Second Life SceneThat out of the way I soon downloaded the app and was off to my first experience of virtual reality. It is like being reborn – into an environment where you have to learn to walk, run, sit, fly, turn, speak and so on. Somewhat frustrating, but the compelling presence of other novice avatars keeps things amusing.

Once the basics are handled (in an environment called ‘Orientation Island’) then one can teleport to other areas of SL. Somewhere in the 30,000+ people online at any one time are fascinating people I can chat to. Somewhere there are instructive conversations, presentations and people with expertise to share. But there’s also a lot of porn, trivia and timewasting. Not much different from RL (Real Life) in that regard.

It’s lilely that SL will appeal to some and not to others. People who communicate for a living (professional speakers, trainers, consultants) should find it a valuable way to extend their RL relationships. And, who knows, when Avian Flu hits, a virtual meeting place might have compelling advantages.

German executives – failing as public speakers?

The British Daily Telegraph newspaper reports that, surprise, surprise, German executives are not known for delivering inspirational speeches.

It seems Teutonic boss’s rely on statistics and charts at the expense of compelling rhetoric:

German managers are generally good at their jobs in a technical sense, but preparation for public appearances seldom goes beyond a series of PowerPoint charts. These are often prepared by somebody else, and there are far too many. When the number is truly overwhelming, the presentation is nothing but a slide show and not a speech at all.

There is simply not a presentation culture in Germany, and the saying goes that “German manager’s work better than they talk”. Der Spiegel complains of an excessive concentration on facts and figures at the expense of charisma and conviction. It seems that the mentality and ideology of dealing with hard facts in a depersonalised manner is at odds with a healthy emphasis on giving impressive presentations in public. Voice and the use of both talk and body language tend to be neglected.

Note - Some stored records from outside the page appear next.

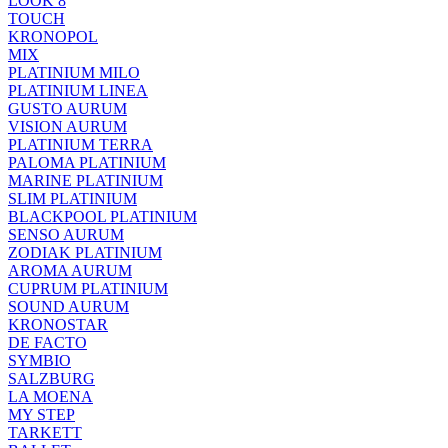
LOOK 8
TOUCH
KRONOPOL
MIX
PLATINIUM MILO
PLATINIUM LINEA
GUSTO AURUM
VISION AURUM
PLATINIUM TERRA
PALOMA PLATINIUM
MARINE PLATINIUM
SLIM PLATINIUM
BLACKPOOL PLATINIUM
SENSO AURUM
ZODIAK PLATINIUM
AROMA AURUM
CUPRUM PLATINIUM
SOUND AURUM
KRONOSTAR
DE FACTO
SYMBIO
SALZBURG
LA MOENA
MY STEP
TARKETT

Winston Churchill I can’t help but think of the John Cleese Fawlty Towers sketch where he goose-steps around the dining room instructing his staff “Don’t mention zee war!”. For while it may be tasteless to refer to the Second World War in relation to contemporary German managers, it’s undeniable that many British and American executives (and politicians) openly admire Winston Churchill and ape his rhetorical style and freely quote him.

Adolf Hitler This puts modern German executives at a severe disadvantage. After all, the Holocaust aside, their wartime leader was a renowned public speaker. He used his public speeches to persuade his audiences and, one could argue, never forgot to include a call to action (it just happened to be one the world would have been better without). But I doubt German managers can freely quote or mimic the rhetorical style of ‘Corporal Hitler’. So who do they use as a model for their speeches? Apparently no-one. Stripped of all emotion (since their role models are negative ones) they face down their audience with facts and figures.

The Telegraph article concludes with a plea for effective presentation coaching for German executives:

They should rely less on manuscripts and charts and more on presenting well. A successful presentation will grab the attention of the audience and ensure that they believe in what they are told and in the person telling it.

There are many executives in the English-speaking world who would do well to heed that advice.